5 Mistakes You Should Avoid When Taking a Home Loan

home loan mistakes

Also known as a mortgage, a home loan is the amount of money borrowed from a financial institution to buy or maintain a home, land, and another real estate. Taking a home loan ensures that you don’t suffer a liquidity crunch by using your money to buy a home. It also ensures that you don’t lose your investment to corrupt deals; before a bank can approve your loan, they do their due diligence to ascertain that the project they’re financing is legitimate. However, taking a loan without prior consideration can cause you trouble. Below are the mistakes you should avoid when taking a home loan.

1. Failure to understand down payments

The amount you set aside as a down payment determines the amount a lender will lend you and the type of mortgage that best suits your needs. Depending on your savings, budget for your new home, and income, decide the amount to designate as a down payment.

A large down payment gives you a lower loan-to-value ratio (LTV), making you less risky to lenders, qualifying you for lower interest rates, and helping you avoid fees like private mortgage insurance. A good understanding of down payments will help you calculate your home loan costs to determine your monthly mortgage payment.

2. Not reviewing your credit score

Your home loan interest rate is highly dependent on your credit score. Lenders evaluate your creditworthiness based on your credit score. If your score is high, chances of your loan being approved and at a lower interest rate are very high. Regularly reviewing your credit score before applying for a home loan will allow you to take corrective measures to improve your credit score so you can access low-interest financing.

3. Failure to compare home loan offers from different lenders

Depending on your credit profile, interest rate, loan amount, repayment tenure, processing charges, and LTV ratio offered by different lenders vary. Before submitting a loan application, compare loan offers from different lenders. Prioritize financial institutions with whom you have an existing financial relationship, then compare their interest rates and loan features with other lenders available in the financial marketplace—partner with the lender with favorable interest rates for an adequate loan amount and an optimal loan tenure.

4. Ignoring equated monthly installments (EMIs) affordability

When reviewing your application, lenders will consider your repayment capacity. Lenders prioritize borrowers with total EMI obligations. EMI allows you to know exactly how much money you should pay towards your monthly loan, making personal budgeting easier. Consider leveraging an online home loan EMI calculator to determine your optimum equated monthly installment based on your repayment capacity. This will lower your chances of defaulting in future EMIs. EMI can be calculated using a reducing balance or flat rate method.

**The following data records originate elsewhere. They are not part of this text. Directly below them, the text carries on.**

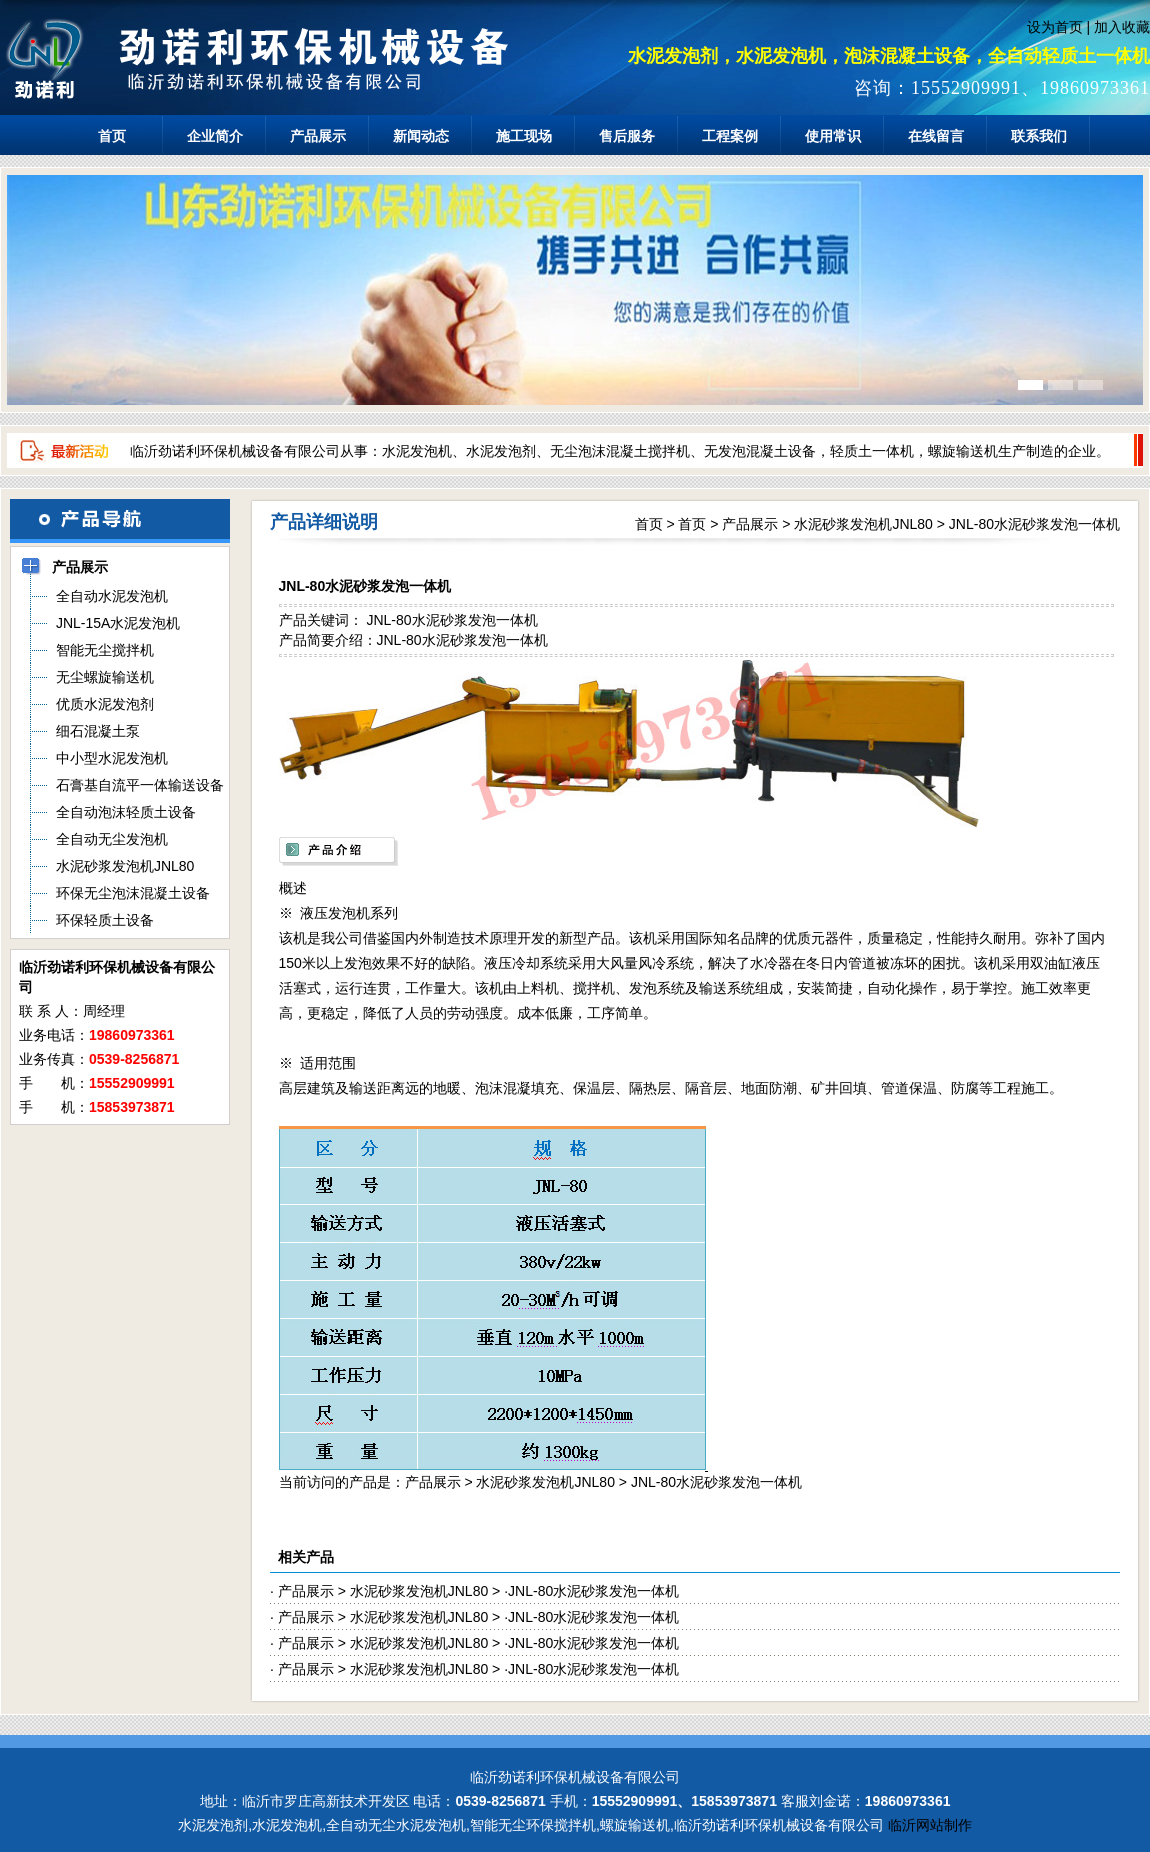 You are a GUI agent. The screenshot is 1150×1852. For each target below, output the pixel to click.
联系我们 (1039, 136)
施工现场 (524, 136)
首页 (112, 136)
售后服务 (627, 136)
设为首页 (1055, 27)
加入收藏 (1122, 27)
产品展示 (318, 136)
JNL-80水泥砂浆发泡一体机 (1034, 524)
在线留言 (936, 136)
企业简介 (215, 136)
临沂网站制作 (930, 1825)
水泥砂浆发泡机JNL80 (863, 524)
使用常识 (833, 136)
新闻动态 (421, 136)
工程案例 (730, 136) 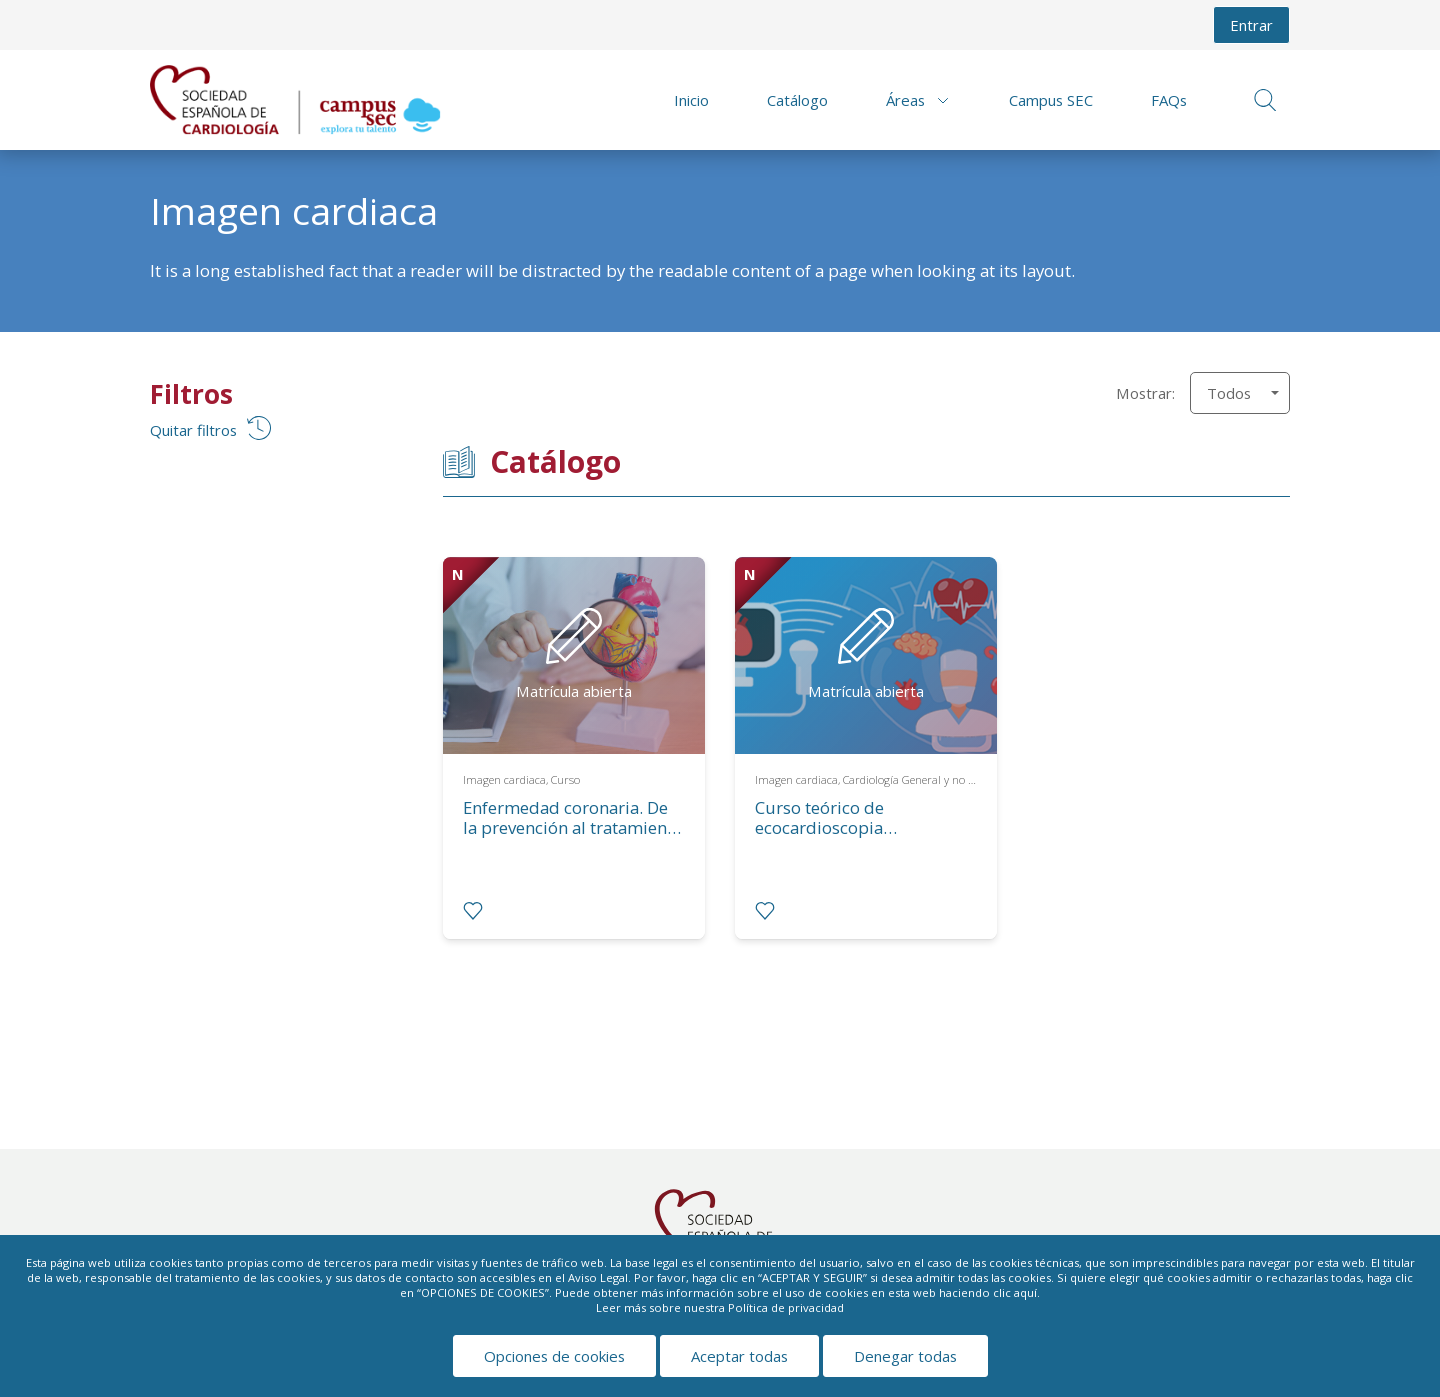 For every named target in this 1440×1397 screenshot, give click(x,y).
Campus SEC (1051, 100)
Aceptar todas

5. Opting for short tenure loans

Besides a smaller loan amount, a short tenure loan increases EMI payment default risk because of the high EMI amount required, which depends on credit history, age, and repayment capacity. Opting for a longer tenure will reduce your EMI and help you meet your financial obligations.

Endnote

Buying a home is a vast investment requiring a lot of money. Getting a home loan relieves you of the burden of waiting for a long time to own a home. Being aware of the mistakes to avoid when acquiring these loans will help you make better financial decisions while protecting your sanity.